“L’educazione alimentare deve entrare a far parte dell’insegnamento nelle scuole di ogni ordine e grado in maniera obbligatoria”. A lanciare questo appello al governo è Carlin Petrini, il gastronomo e fondatore dell’associazione Slow Food. La petizione gira da qualche settimana ma domenica, il 75enne ideatore di “Terra Madre” ha scelto di proporre con forza la sua richiesta accanto a un sostenitore che come lui da anni parla dell’importanza del cibo: Enzo Bianchi, il monaco fondatore della comunità di Bose.

Nell’ex fienile della fraternità di “Casa della madia” a pochi chilometri da Ivrea, i due piemontesi presentano il progetto ad un pubblico di laici e cattolici. “Le scelte alimentari che compiamo più volte al giorno – spiega Petrini nell’appello realizzato da “Slow Food”, dall’Università di scienze gastronomiche di Pollenzo ma promosso anche dal Politecnico e dall’Università degli studi di Torino e da quella del Piemonte orientale – possono diventare un’importante leva di cambiamento. Affinché ciò avvenga, urge un importante investimento in educazione alimentare, che fornisca ai giovani gli strumenti per diventare protagonisti del proprio futuro. L’educazione alimentare permette di riscoprire il piacere del cibo, di comprenderne il valore, di conoscere il modo in cui viene prodotto, trasformato e distribuito, di capirne le dinamiche sociali, culturali, economiche e ambientali. Attraverso l’educazione alimentare e i comportamenti alimentari virtuosi di tutti noi, la tavola può diventare un luogo di consapevolezza e piacere, e l’ambito in cui la conversione ecologica prende corpo in maniera più rapida, efficace, concreta e quotidiana”.

Petrini punta a coinvolgere molte altre persone e realtà, perché è convinto che solo con l’unione si può davvero fare la differenza. Il gastronomo e il monaco sono persuasi che non basti l’ora di educazione civica: “Oggi si cerca – spiega Petrini a ilfattoquotidiano.it – di mettere tutto nel contenitore dell’educazione alla cittadinanza ma non è così. Non lo è per l’educazione sessuale, ad esempio ma nemmeno per quella alimentare. Abbiamo una generazione che è cresciuta senza più avere quello che un tempo si trasmetteva da madre in figlio. Dobbiamo ripartire dalle fondamenta in un momento in cui queste tematiche sono all’ordine del giorno”.
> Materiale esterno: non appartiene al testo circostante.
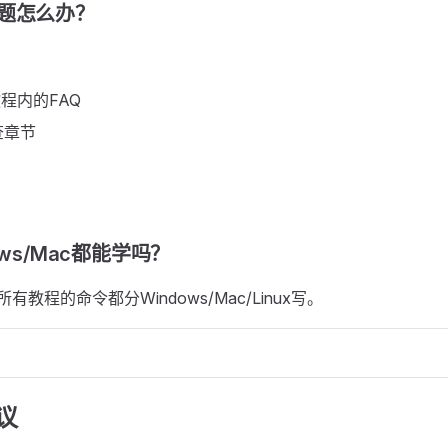
问题怎么办？
索教程内的FAQ
查章节
ows/Mac都能学吗？
教程的命令都分Windows/Mac/Linux写。
议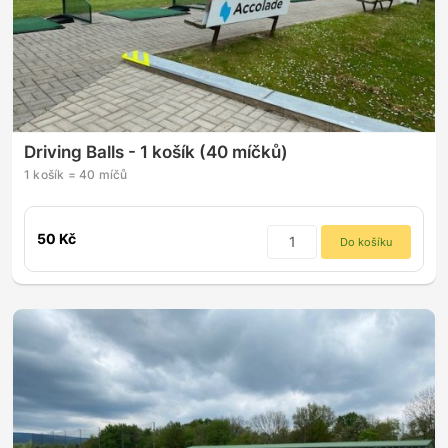
Driving Balls - 1 košík (40 míčků)
1 košík = 40 míčů
50 Kč
Do košíku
Parole condivise da Bianchi che a ilfattoquotidiano.it aggiunge: “Le nuove generazioni, a differenza delle vecchie, sono sensibili a questo tema. Bisogna riportarli a dei percorsi in cui vi è la conoscenza del rapporto che ci può essere tra noi, la natura e il cibo che mangiamo. A questo si aggiunge il problema della provenienza, della qualità, di cosa significhi il lavoro di chi lo produce. È una materia che non può stare in educazione civica. Fa parte di quella che io chiamo educazione al rapporto con l’alterità”.

Petrini non si arroga il diritto di avere la bacchetta magica ma qualche proposta ce l’ha per dare avvio a questo processo: “Magari potremmo formare al tema dell’educazione alimentare quei quarantamila docenti che rischieranno di trovarsi senza lavoro a causa del calo demografico oppure legare la scuola al territorio, metterla in dialogo con i contadini, costruire una conoscenza diretta. La salute umana è collegata alla salute del pianeta”.

I due guardano anche al tema del consumo di alcol: “Ai miei tempi la bevuta era l’eccezione di una serata oggi sta diventando quotidiana”, dice Petrini. E il monaco aggiunge: “Lo spritz è un rito, non c’è più il senso di cosa sia il vino. È questione di portare nella scuola una sensibilità che la famiglia spesso non ha più. Abbiamo già perso troppo tempo”.